Shayan Jahangir

Personal information
- Born: December 24, 1994 (age 31) Karachi, Pakistan
- Batting: Right-handed
- Bowling: Right-arm fast-medium
- Role: Wicket-keeper, Batter

International information
- National side: United States (2022–present);
- ODI debut (cap 41): November 20, 2022 v Namibia
- Last ODI: November 3, 2025 v UAE
- T20I debut (cap 38): May 25, 2024 v Bangladesh
- Last T20I: February 15, 2026 v Namibia

Domestic team information
- 2020: Barbados Tridents
- 2023-present: MI New York
- 2026: Hyderabad Kingsmen

Career statistics
| Competition | ODI | T20I | FC | LA |
| Matches | 32 | 22 | 4 | 38 |
| Runs scored | 795 | 462 | 53 | 868 |
| Batting average | 33.12 | 30.80 | 8.83 | 29.93 |
| 100s/50s | 2/3 | 0/2 | 0/0 | 2/3 |
| Top score | 104 | 61 | 29 | 104 |
| Balls bowled | – | – | 12 | 18 |
| Wickets | – | – | 0 | 1 |
| Bowling average | – | – | – | 14.00 |
| 5 wickets in innings | – | – | – | 0 |
| 10 wickets in match | – | – | – | 0 |
| Best bowling | – | – | – | 1/9 |
| Catches/stumpings | 21/1 | 8/3 | 5/– | 25/1 |
- Source: Cricinfo, February 15, 2026

= Shayan Jahangir =

American cricketer (born 1994)

Shayan Jahangir (born December 24, 1994) is a cricketer who plays for the United States national cricket team. He is a right-handed batsman and wicket-keeper.

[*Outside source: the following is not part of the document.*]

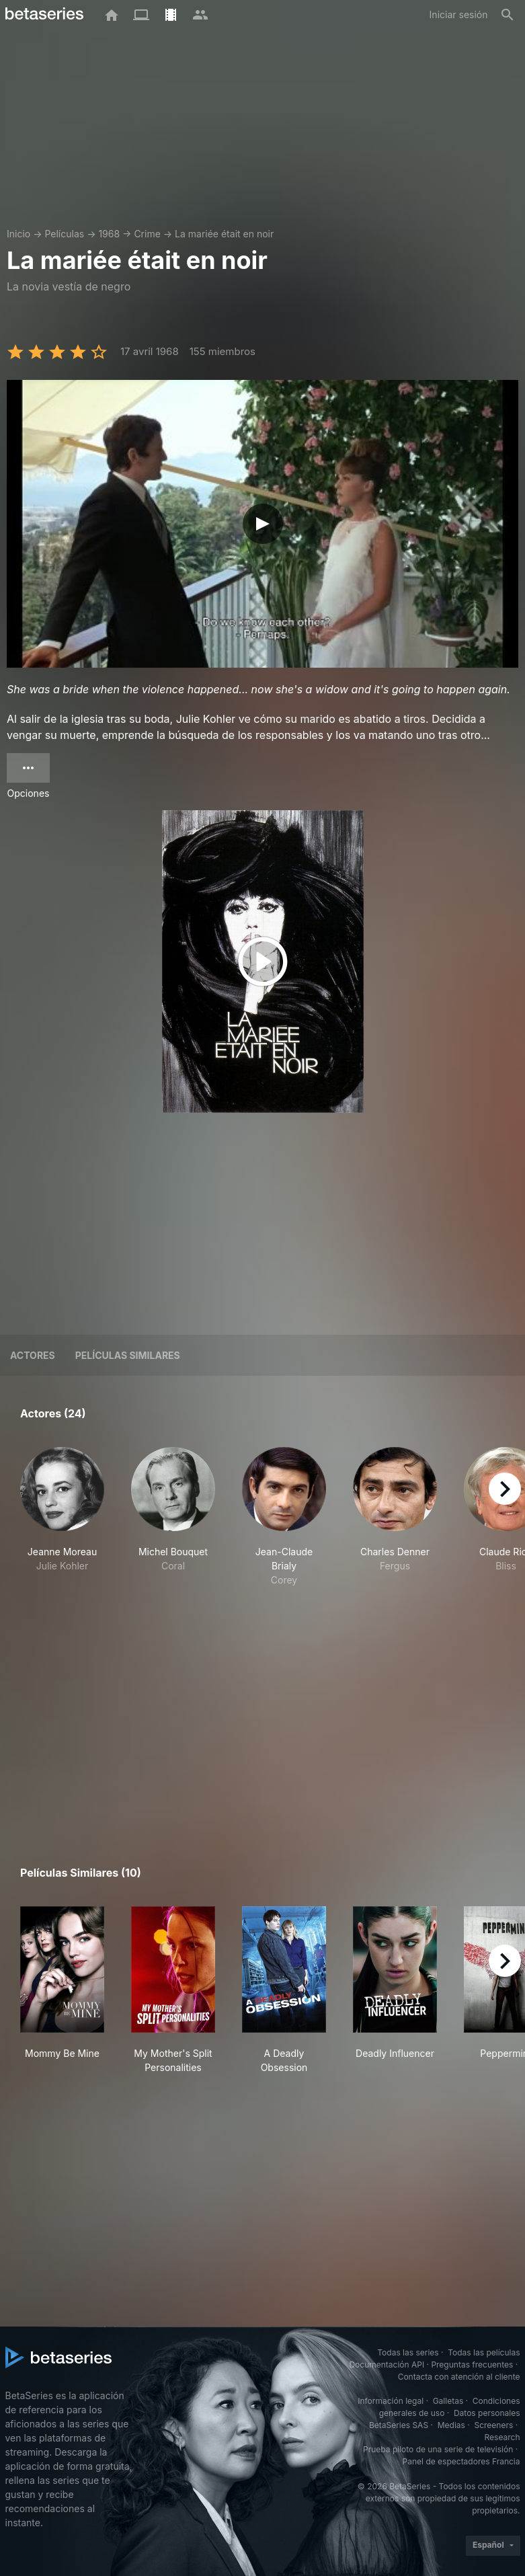 The height and width of the screenshot is (2576, 525). Describe the element at coordinates (386, 2364) in the screenshot. I see `Documentación API` at that location.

==Domestic and franchise career==
He made his first-class debut for Pakistan International Airlines in the 2014–15 Quaid-e-Azam Trophy on 12 October 2014. In July 2020, he was named in the Barbados Tridents squad for the 2020 Caribbean Premier League (CPL). He made his Twenty20 debut on 5 September 2020, for the Barbados Tridents in the CPL.

==International career==
Jahangir played seven youth one-dayers for the Pakistan national under-19 cricket team in 2013.

In January 2021, USA Cricket named Jahangir in a 44-man squad to begin training in Texas ahead of the 2021 Oman Tri-Nation Series. In November 2022, Jahangir made his ODI debut for USA against Namibia.

Jahangir made his first ODI century against Nepal in the 2023 Cricket World Cup Qualifier in Zimbabwe, scoring 100 not out from 79 balls from seventh in the batting order.

In January 2026, Jahangir was named in USA's squad for the 2026 T20 World Cup.